Immune-modulating Activity of Hydrogel Microparticles Contributes to the Host Defense in a Murine M

Frontiers in Molecular Biosciences, 2017: Immune-modulating Activity of Hydrogel Microparticles Contributes to the Host Defense in a Murine Model of Cutaneous Anthrax


In prior study, it was shown that the open-mesh (0.7 μ) polyacrylamide microparticles (MPs) with internally-coupled Cibacron affinity dye demonstrate protective effect in mice

challenged into footpads with high doses (200 LD50) of anthrax (Sterne) spores. A single injection of MPs before spore challenge reduces inflammatory response, delays onset of mortality and promotes survival. In this study, we show that the effect of MPs was substantially increased at the lower spore dose (7 LD50). The inflammation of footpads was reduced to the background level, and 60% of animals survived for 16 days while all untreated infected animals died within 6 days with strong inflammation. The effects of MPs were promoted when the MPs were loaded with a combination of neutrophil-attracting chemokines IL-8 and MIP-1a which delayed the onset of mortality in comparison with untreated mice for additional 8 days. The MPs were not inherently

cytotoxic against the bacteria or cultured murine Raw 264.7 cells, but stimulated these

cells to release G-CSF, MCP-1, MIP-1a, and TNF-a. Consistent with this finding the injection of MPs induced neutrophil influx into footpads, stimulated production of TNF-a

associated with migration of pERK1/2-positive cells with the Langerhans phenotype from epidermis to regional lymph nodes. Our data support the mechanism of protection

in which the immune defense induced by MPs along with the exogenous chemokines

counterbalances the suppressive effect caused by anthrax infection.

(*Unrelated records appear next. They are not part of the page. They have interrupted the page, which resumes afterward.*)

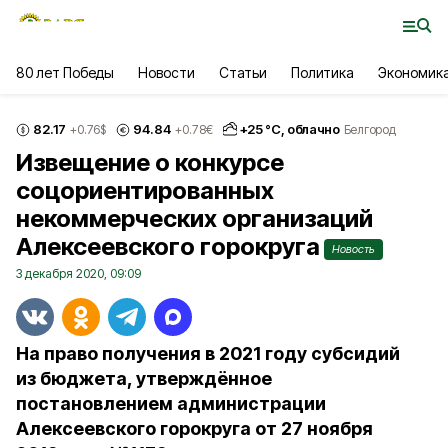
80 лет Победы
Новости
Статьи
Политика
Экономик
82.17
94.84
+
25
°С,
облачно
+0.76
$
+0.78
€
Белгород
Извещение о конкурсе
соцориентированных
некоммерческих организаций
Алексеевского горокруга
Новость
3 декабря 2020, 09:09
На право получения в 2021 году субсидий
из бюджета, утверждённое
постановлением администрации
Алексеевского горокруга от 27 ноября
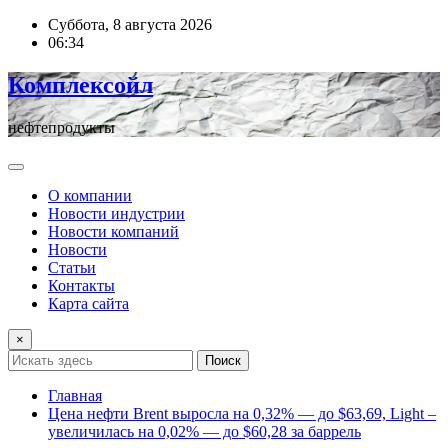
Перейти
Суббота, 8 августа 2026
к
06:34
содержимому
Комплексойл
нефтепродукты
О компании
Новости индустрии
Новости компаний
Новости
Статьи
Контакты
Карта сайта
×
Поиск
Главная
Цена нефти Brent выросла на 0,32% — до $63,69, Light –
увеличилась на 0,02% — до $60,28 за баррель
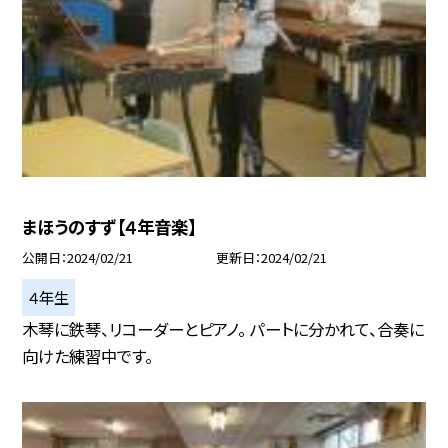
まほうのすず【４年音楽】
公開日
2024/02/21
更新日
2024/02/21
４年生
木琴に鉄琴、リコーダーとピアノ。 パートに分かれて、合奏に
向けた練習中です。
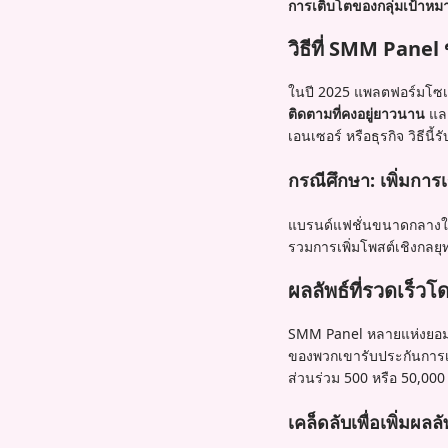
การเติบโตของกลุ่มเป้าหม
วิธีที่ SMM Panel
ในปี 2025 แพลตฟอร์มโซเชี
ติดตามที่คงอยู่ยาวนาน
แล
เอนเซอร์ หรือธุรกิจ วิธีนี้ร
กรณีศึกษา: เพิ่มการ
แบรนด์แฟชั่นขนาดกลางใช้
รวมการเพิ่มโพสต์เชิงกลยุ
ผลลัพธ์ที่รวดเร็
SMM Panel หลายแห่งยอมลด
ของพวกเขารับประกันการเติ
ส่วนร่วม 500 หรือ 50,000
เคล็ดลับเพื่อเพิ่ม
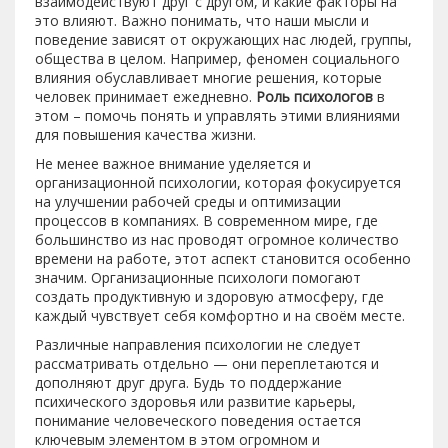
взаимодействуют друг с другом, и какие факторы на
это влияют. Важно понимать, что наши мысли и
поведение зависят от окружающих нас людей, группы,
общества в целом. Например, феномен социального
влияния обуславливает многие решения, которые
человек принимает ежедневно.
Роль психологов
в
этом – помочь понять и управлять этими влияниями
для повышения качества жизни.
Не менее важное внимание уделяется и
организационной психологии, которая фокусируется
на улучшении рабочей среды и оптимизации
процессов в компаниях. В современном мире, где
большинство из нас проводят огромное количество
времени на работе, этот аспект становится особенно
значим. Организационные психологи помогают
создать продуктивную и здоровую атмосферу, где
каждый чувствует себя комфортно и на своём месте.
Различные направления психологии не следует
рассматривать отдельно — они переплетаются и
дополняют друг друга. Будь то поддержание
психического здоровья или развитие карьеры,
понимание человеческого поведения остается
ключевым элементом в этом огромном и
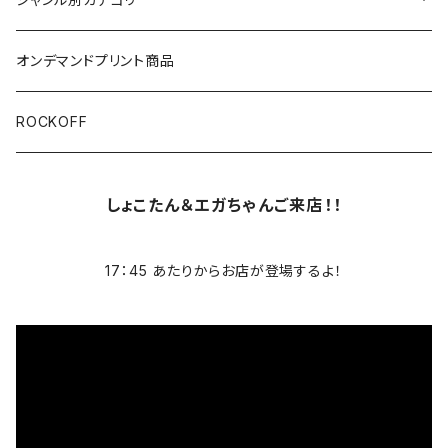
ブラック/グレー系
長袖
オリジナルデザイン
オンデマンドプリント商品
ホワイト
スカルファミリー
キッズ
映画Ｔシャツ
ROCKOFF
その他カラー
芸者ロックス
7分袖
バンド/ミュージシャンTシャツ/その他
しょこたん＆エガちゃんご来店！！
おもしろ
ACCEPT
パーカー
17：45 あたりからお店が登場するよ！
DesireDesign
AC/DC
ボトムス
ロックアニマル
AEROSMITHS
バッグ
ギター
The Allman Brothers Band
バックプリント有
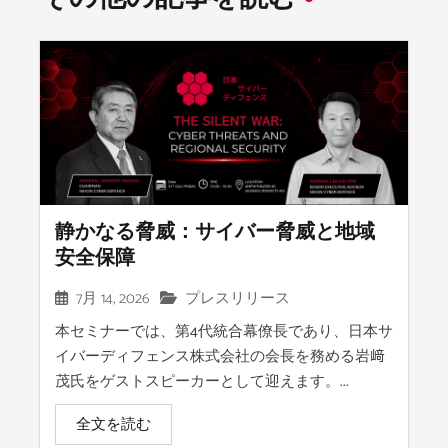
静かなる脅威：サイバー脅威と地域
安全保障
7月 14, 2026
プレスリリース
本セミナーでは、第4代統合幕僚長であり、日本サ
イバーディフェンス株式会社の会長を務める岩﨑
茂氏をゲストスピーカーとして迎えます。...
全文を読む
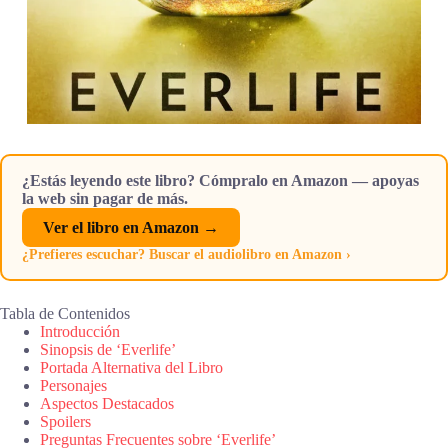
¿Estás leyendo este libro? Cómpralo en Amazon — apoyas
la web sin pagar de más.
Ver el libro en Amazon →
¿Prefieres escuchar? Buscar el audiolibro en Amazon ›
Tabla de Contenidos
Introducción
Sinopsis de ‘Everlife’
Portada Alternativa del Libro
Personajes
Aspectos Destacados
Spoilers
Preguntas Frecuentes sobre ‘Everlife’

In conclusion, our findings show for the first time that the poly(N-isopropylacrylamide) open-mesh MPs containing copolymerized allylamine or covalently-bound CB dye behave as potent immune stimulators. The dye-coupled MPs were capable of altering the course of infectious disease, and their potency was enhanced by loaded CKs. Detailed examination of the specific roles the immune cell types and their subpopulations, including the DCs, play in the effect of MPs is forthcoming. It will be intriguing to evaluate the effect of MPs with different coupled (surface or external) chemistries against pathogenic bacteria other than B.a. used under different modes of MP administration.